**DATA UNDER STUDY:**
◇ ◇ ◇ ◇ ◇

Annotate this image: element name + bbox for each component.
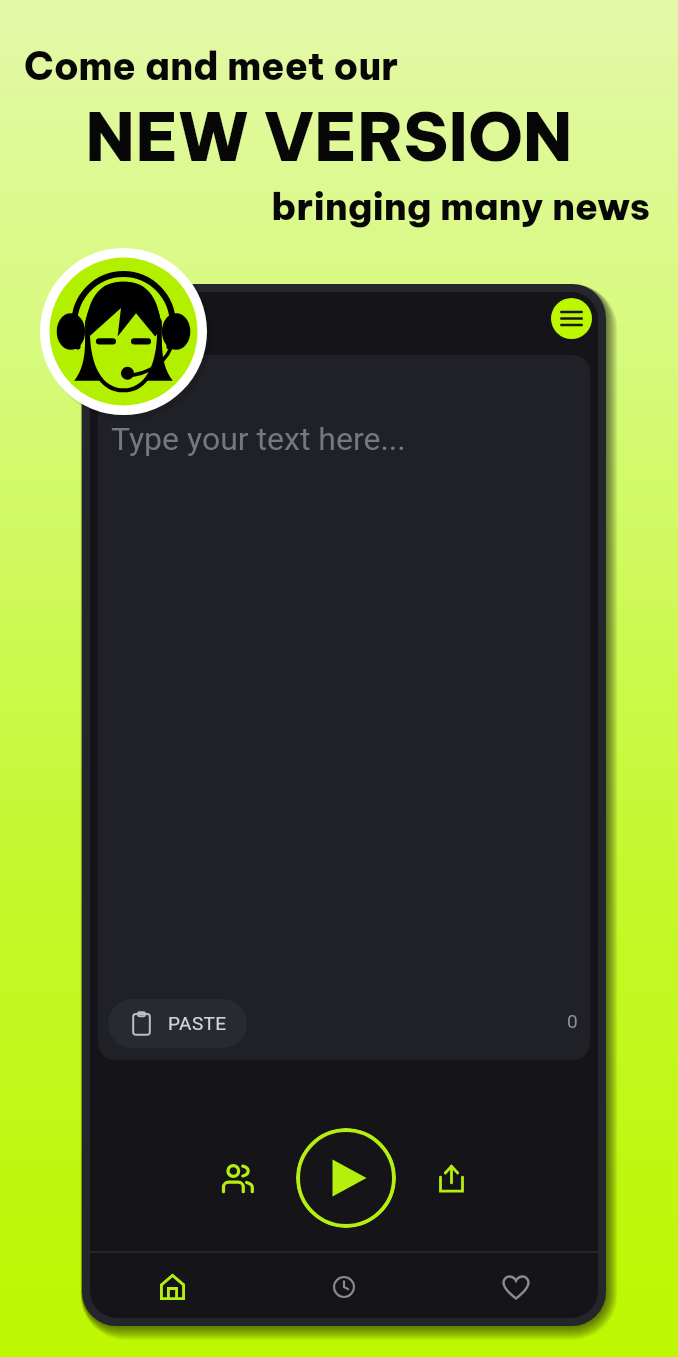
staticText: Come and meet our [24,42,398,90]
button[interactable]: Favourites [487,1258,545,1316]
button[interactable]: Contacts [206,1145,272,1211]
staticText: bringing many news [0,182,650,230]
staticText: Type your text here... [111,420,406,458]
button[interactable]: Play [296,1128,396,1228]
button[interactable]: PASTE [108,999,247,1048]
button[interactable]: Home [143,1258,201,1316]
staticText: NEW VERSION [0,95,668,178]
staticText: 0 [567,1010,578,1032]
button[interactable]: Share [418,1145,484,1211]
button[interactable]: Menu [551,298,592,339]
staticText: PASTE [168,1012,227,1034]
button[interactable]: History [315,1258,373,1316]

◇ ◇ ◇ ◇ ◇

**ABOUT THIS TASK:**
Pictures are to be left out; everything else in the entries is reproduced verbatim.

**EXERCISE SOLUTION:**
Annotate this image: element name + bbox for each component.
staticText: Come and meet our [24,42,398,90]
button[interactable]: Favourites [487,1258,545,1316]
button[interactable]: Contacts [206,1145,272,1211]
staticText: bringing many news [0,182,650,230]
staticText: Type your text here... [111,420,406,458]
button[interactable]: Play [296,1128,396,1228]
button[interactable]: PASTE [108,999,247,1048]
button[interactable]: Home [143,1258,201,1316]
staticText: NEW VERSION [0,95,668,178]
staticText: 0 [567,1010,578,1032]
button[interactable]: Share [418,1145,484,1211]
button[interactable]: Menu [551,298,592,339]
staticText: PASTE [168,1012,227,1034]
button[interactable]: History [315,1258,373,1316]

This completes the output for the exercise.